> Goal of the exercise
This exercise asks for the entries below to be printed exactly.

> Working data
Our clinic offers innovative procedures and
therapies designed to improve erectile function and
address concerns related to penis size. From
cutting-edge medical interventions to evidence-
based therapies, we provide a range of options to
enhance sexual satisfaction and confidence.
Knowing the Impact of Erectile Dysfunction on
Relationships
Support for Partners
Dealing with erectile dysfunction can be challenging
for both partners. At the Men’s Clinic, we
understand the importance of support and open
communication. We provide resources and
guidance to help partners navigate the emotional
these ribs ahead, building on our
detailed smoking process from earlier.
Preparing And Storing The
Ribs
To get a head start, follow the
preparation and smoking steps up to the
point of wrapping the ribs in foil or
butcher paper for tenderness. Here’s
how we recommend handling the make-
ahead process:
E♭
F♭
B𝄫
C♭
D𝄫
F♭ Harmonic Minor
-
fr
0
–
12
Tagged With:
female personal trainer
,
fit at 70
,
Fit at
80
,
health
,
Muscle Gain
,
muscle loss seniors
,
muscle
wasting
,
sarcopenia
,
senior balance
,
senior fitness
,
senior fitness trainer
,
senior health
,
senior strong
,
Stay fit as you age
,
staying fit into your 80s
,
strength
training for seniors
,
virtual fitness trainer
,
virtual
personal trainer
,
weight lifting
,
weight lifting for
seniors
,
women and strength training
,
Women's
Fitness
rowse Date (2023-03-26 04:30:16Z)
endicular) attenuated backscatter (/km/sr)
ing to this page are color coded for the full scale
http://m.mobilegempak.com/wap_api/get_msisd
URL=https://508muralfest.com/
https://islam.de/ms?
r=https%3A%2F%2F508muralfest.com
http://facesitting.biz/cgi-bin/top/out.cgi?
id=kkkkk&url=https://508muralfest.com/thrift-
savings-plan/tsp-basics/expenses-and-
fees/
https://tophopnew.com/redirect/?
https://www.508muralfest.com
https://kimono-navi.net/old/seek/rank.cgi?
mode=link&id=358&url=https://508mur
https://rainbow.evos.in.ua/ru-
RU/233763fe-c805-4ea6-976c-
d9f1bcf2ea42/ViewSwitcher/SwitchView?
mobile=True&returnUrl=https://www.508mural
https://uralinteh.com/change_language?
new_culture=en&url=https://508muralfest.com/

> Answer box
Our clinic offers innovative procedures and
therapies designed to improve erectile function and
address concerns related to penis size. From
cutting-edge medical interventions to evidence-
based therapies, we provide a range of options to
enhance sexual satisfaction and confidence.
Knowing the Impact of Erectile Dysfunction on
Relationships
Support for Partners
Dealing with erectile dysfunction can be challenging
for both partners. At the Men’s Clinic, we
understand the importance of support and open
communication. We provide resources and
guidance to help partners navigate the emotional
these ribs ahead, building on our
detailed smoking process from earlier.
Preparing And Storing The
Ribs
To get a head start, follow the
preparation and smoking steps up to the
point of wrapping the ribs in foil or
butcher paper for tenderness. Here’s
how we recommend handling the make-
ahead process:
E♭
F♭
B𝄫
C♭
D𝄫
F♭ Harmonic Minor
-
fr
0
–
12
Tagged With:
female personal trainer
,
fit at 70
,
Fit at
80
,
health
,
Muscle Gain
,
muscle loss seniors
,
muscle
wasting
,
sarcopenia
,
senior balance
,
senior fitness
,
senior fitness trainer
,
senior health
,
senior strong
,
Stay fit as you age
,
staying fit into your 80s
,
strength
training for seniors
,
virtual fitness trainer
,
virtual
personal trainer
,
weight lifting
,
weight lifting for
seniors
,
women and strength training
,
Women's
Fitness
rowse Date (2023-03-26 04:30:16Z)
endicular) attenuated backscatter (/km/sr)
ing to this page are color coded for the full scale
http://m.mobilegempak.com/wap_api/get_msisd
URL=https://508muralfest.com/
https://islam.de/ms?
r=https%3A%2F%2F508muralfest.com
http://facesitting.biz/cgi-bin/top/out.cgi?
id=kkkkk&url=https://508muralfest.com/thrift-
savings-plan/tsp-basics/expenses-and-
fees/
https://tophopnew.com/redirect/?
https://www.508muralfest.com
https://kimono-navi.net/old/seek/rank.cgi?
mode=link&id=358&url=https://508mur
https://rainbow.evos.in.ua/ru-
RU/233763fe-c805-4ea6-976c-
d9f1bcf2ea42/ViewSwitcher/SwitchView?
mobile=True&returnUrl=https://www.508mural
https://uralinteh.com/change_language?
new_culture=en&url=https://508muralfest.com/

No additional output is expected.